Israeli football manager and player

Iris Antman (איריס אנטמן, , born 28 November 1975) is an Israeli football manager and former player. She played as a goalkeeper for Maccabi Haifa, Maccabi Holon, Maccabi Tzur Shalom Bialik, and the Israel women's national team.

==Club career==
Antman started playing football at the age of 16, starting her playing career with Maccabi Haifa in the late 1990s, playing as a winger. An injury to the regular goalkeeper, led her to play in that position, where she stayed. During her career she won 9 league titles and 8 cups. Despite playing as a goalkeeper, she scored a few goals, including a brace as an outfield player in a league game against Hapoel Marmorek in March 2010 and with a penalty kick in the first round of the 2010–11 Israeli Women's Cup. The last game she played before announcing her retirement was with Maccabi Holon in the 2010–11 Israeli Women's Cup Final, which they lost 3–2 to ASA Tel Aviv University.

During her time at Maccabi Holon, Antman was lovingly nicknamed "Grandma", due to most of the players being much younger than her. During her career, Antman averaged up to 6 goals conceded per season.

In April 2011, Antman announced her retirement from active playing. Despite this announcement, Antman stayed with the club, and two years later played in the 2012–13 Israeli Women's Cup Final, in which Maccabi Holon beat Ramat HaSharon 7–1, being substituted on in the 82nd minute. Before the game the Israel Football Association hosted a special ceremony in honour of Antamn's retirement.

==International career==
Antman played for the Israeli senior national team, from 1997 to 2010. She played 40 games and has served as the team captain.

==Managerial career==
Following her retirement announcement, the Israel Football Association appointed Antman as a goalkeeping coaching for the Israeli youth national teams, both boys and girls.

In 2012 the Wingate Academy of Excellence opened for the first time and Iris was part of the coaching staff. From 2015 to 2019 she served as the coach of the girls 'under-16 team with which she won 6 development tournaments and at the same time also coached the under-17 girls' team of Israel, which for the first time qualified for the elite stage of the 2018 European Championship qualifiers for the top 16 in Europe. In 2019 she was appointed coach of the girls team up to the age of 19 and led her to promotion to the elite stage in the 2020 European Championship qualifiers for the top 16 in Europe.

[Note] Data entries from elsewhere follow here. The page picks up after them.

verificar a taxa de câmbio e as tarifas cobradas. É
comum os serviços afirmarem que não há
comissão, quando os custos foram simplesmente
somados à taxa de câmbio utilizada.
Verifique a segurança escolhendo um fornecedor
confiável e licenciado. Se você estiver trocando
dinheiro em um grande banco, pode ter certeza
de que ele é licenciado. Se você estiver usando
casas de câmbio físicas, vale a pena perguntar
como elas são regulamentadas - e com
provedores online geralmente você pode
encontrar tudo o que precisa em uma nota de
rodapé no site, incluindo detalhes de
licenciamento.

Antman is the first woman to receive a pro coaching certificate in Israel and the first woman to coach a team in the Israel Football Association.

In 2019 Antman was accepted into the UEFA project mentor program of outstanding coaches and was accompanied for two years by the manager of the Switzerland women's national team, Nils Nielsen.

Antman is currently the professional director of Maccabi Kishronot Hadera.

==Sports commentator==
Antman interprets football games on Haifa Radio, broadcast on 107.5 FM.

==Personal life==
Antman lives in Misgav in the Galilee, and used to drive two hours to training in Holon. She is the sister-in-law of fellow Israeli former football goalkeeper and her trainer Giora Antman.